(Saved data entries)
- - - -
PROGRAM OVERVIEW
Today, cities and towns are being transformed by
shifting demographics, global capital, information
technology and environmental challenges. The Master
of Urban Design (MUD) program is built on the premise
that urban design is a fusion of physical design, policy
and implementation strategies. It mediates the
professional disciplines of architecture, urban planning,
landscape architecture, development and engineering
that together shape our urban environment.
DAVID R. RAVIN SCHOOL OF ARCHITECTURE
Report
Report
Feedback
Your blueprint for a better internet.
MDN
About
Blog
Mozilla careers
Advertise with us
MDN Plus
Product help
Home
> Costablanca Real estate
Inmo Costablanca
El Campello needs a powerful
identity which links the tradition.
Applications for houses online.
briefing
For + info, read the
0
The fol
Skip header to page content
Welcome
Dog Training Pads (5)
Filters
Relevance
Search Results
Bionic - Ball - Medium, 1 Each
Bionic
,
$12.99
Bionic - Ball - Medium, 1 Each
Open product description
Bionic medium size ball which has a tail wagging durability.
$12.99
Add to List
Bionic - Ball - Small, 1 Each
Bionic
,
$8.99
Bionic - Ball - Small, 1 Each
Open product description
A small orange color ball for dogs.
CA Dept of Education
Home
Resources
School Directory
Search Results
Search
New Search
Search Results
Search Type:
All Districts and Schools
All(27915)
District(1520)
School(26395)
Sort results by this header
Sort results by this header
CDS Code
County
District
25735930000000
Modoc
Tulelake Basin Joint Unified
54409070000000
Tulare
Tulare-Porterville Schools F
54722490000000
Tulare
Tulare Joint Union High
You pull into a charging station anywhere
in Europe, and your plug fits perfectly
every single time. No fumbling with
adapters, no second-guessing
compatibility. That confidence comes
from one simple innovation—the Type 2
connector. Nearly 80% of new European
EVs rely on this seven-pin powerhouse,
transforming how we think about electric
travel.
- - - -
*WHAT THE TASK REQUIRES*
Repeat the data word for word, starting at its first line and stopping after the line that contains "and implementation strategies.".

*FINAL ANSWER*
PROGRAM OVERVIEW
Today, cities and towns are being transformed by
shifting demographics, global capital, information
technology and environmental challenges. The Master
of Urban Design (MUD) program is built on the premise
that urban design is a fusion of physical design, policy
and implementation strategies. It mediates the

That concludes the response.